In 1959 Silver moved with his family to Denver, Colorado, where he had purchased a controlling interest in Sundance Oil Company, a Utah company. At the time, Sundance was earning small royalties and had no full-time employees. Over the next 24 years, serving as President of the company, Silver built Sundance into an independent oil and gas exploration company, discovering and developing fields in Colorado, Nebraska and, in 1971, Alberta, Canada. Over the years, the company's stock exchange listing moved from the Salt Lake Stock and Mining Exchange, to the Pacific Coast Stock Exchange, to the American Stock Exchange.

Silver continued to publish research and remained active in the AAPG and other professional associations.
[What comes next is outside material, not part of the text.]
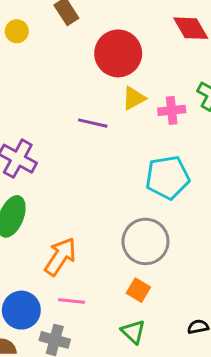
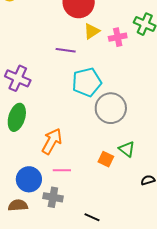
cyan pentagon: (167, 177) -> (87, 82), moved
gray circle: (145, 241) -> (111, 108), moved
green triangle: (133, 332) -> (127, 149), moved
In 1980 he was a founding trustee of the Geological Society of America Foundation.

In June 1984, Silver resigned as President, Chief Executive Officer, and Chairman of the Board of Sundance. He sold all of his family's interests in the company.
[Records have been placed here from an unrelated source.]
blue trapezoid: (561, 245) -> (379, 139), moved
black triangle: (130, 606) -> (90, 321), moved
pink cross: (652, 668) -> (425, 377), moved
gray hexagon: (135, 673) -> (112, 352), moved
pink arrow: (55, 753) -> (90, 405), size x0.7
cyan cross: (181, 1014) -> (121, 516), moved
==Caswell Silver Foundation==
In 1980 Caswell and his wife Elizabeth established the Caswell Silver Foundation as a 501c3 endowment at the University of New Mexico. This Foundation is administered by the Department of Earth and Planetary Sciences, and supports visiting professorships, graduate fellowships, undergraduate research, and lectures by distinguished scholars.

==Selected publications==
- Vincent C. Kelley and Caswell Silver. "Stages and epochs of mineralization in the San Juan Mountains, Colorado, as shown at the Dunmore Mine, Ouray County, Colorado," Economic Geology, March 1946, Vol. 41: 139-159.
- Caswell Silver, "Jurassic Overlap in Western New Mexico," AAPG Bulletin, January 1948, Vol. 32: 68-81.
- Caswell Silver. "Occurrence of Gas in Cretaceous Rocks of San Juan Basin," New Mexico Geological Society Guidebook, 1950.
- Vincent C. Kelley and Caswell Silver. Geology of the Caballo Mountains, with special reference to regional stratigraphy and structure and to mineral resources, including oil and gas. University of New Mexico Press: Albuquerque, 1952, 286 pages + 9 maps/sections in pocket.
- Caswell Silver. "Cretaceous Stratigraphy of the San Juan Basin", New Mexico Geological Society Guidebook, 1951.
- Caswell Silver. "Stratigraphic Possibility in the San Juan Basin", New Mexico Geological Society Guidebook, 1951.
- Parry Reiche, Vincent Cooper Kelley, Caswell Silver. Regional Tectonics of the Colorado Plateau and Relationship to the Origin and Distribution of Uranium, Prepared in Cooperation with U.S. Atomic Energy Commission, Division of Raw Materials, Volumes 2-5. 286 pages. University of New Mexico Press, 1952.
- Caswell Silver. "Manganese Deposits of the Mogollon Rim", Economic Geology, 1955.
- Caswell Silver. "Relation of Coastal and Submarine Topography to Cretaceous Stratigraphy", Four Corner Guidebook to San Juan Basin, 1957.
- Caswell Silver. "History and folklore of the San Juan region," pp. 222–234 in Southwestern San Juan Mountains (Colorado), Kottlowski, F. E.; Baldwin, B.; [eds.], New Mexico Geological Society, 8th Annual Fall Field Conference Guidebook, 258 pages.
- Caswell Silver. "Principles of Gas Occurrence, San Juan Basin", AAPG Memoir 9: Natural Gases of North America, 1968.
- Caswell Silver. "Entrapment of Petroleum in Isolated Porous Bodies", AAPG Bulletin [American Association of Petroleum Geologists], Vol. 57, No. 4, 1973: 726-740.
- Kam Chiang and Caswell Silver. "Abstract: Hoadley – A Potential Supergiant Gas Field in South-Central Alberta, Canada," AAPG Bulletin, Vol. 66, No. 7 (July), 1982.

==Honors==
- Caswell Silver was awarded an honorary doctor of science degree (Sc.D.) from the University of New Mexico in 1981.
- In Silver's honor a mineral, Caswellsilverite (NaCrS_{2}), found in a meteorite that fell in Norton County, Kansas in 1948, was registered with the International Mineralogical Association in 1982.

==Personal life==
Caswell married Elizabeth Silver (née Bauserman) on August 5, 1936, and they had two daughters, Anne Silver and Sue Silver Harivandi. Elizabeth Silver died in Santa Fe on July 3, 2009, at the age of 93.

Caswell Silver was a brother of Caltech geologist Leon Silver (who also served on the Caswell Silver Foundation board), and a great-uncle of statistician-journalist Nate Silver. Caswell Silver is buried in Santa Fe National Cemetery, Santa Fe, New Mexico.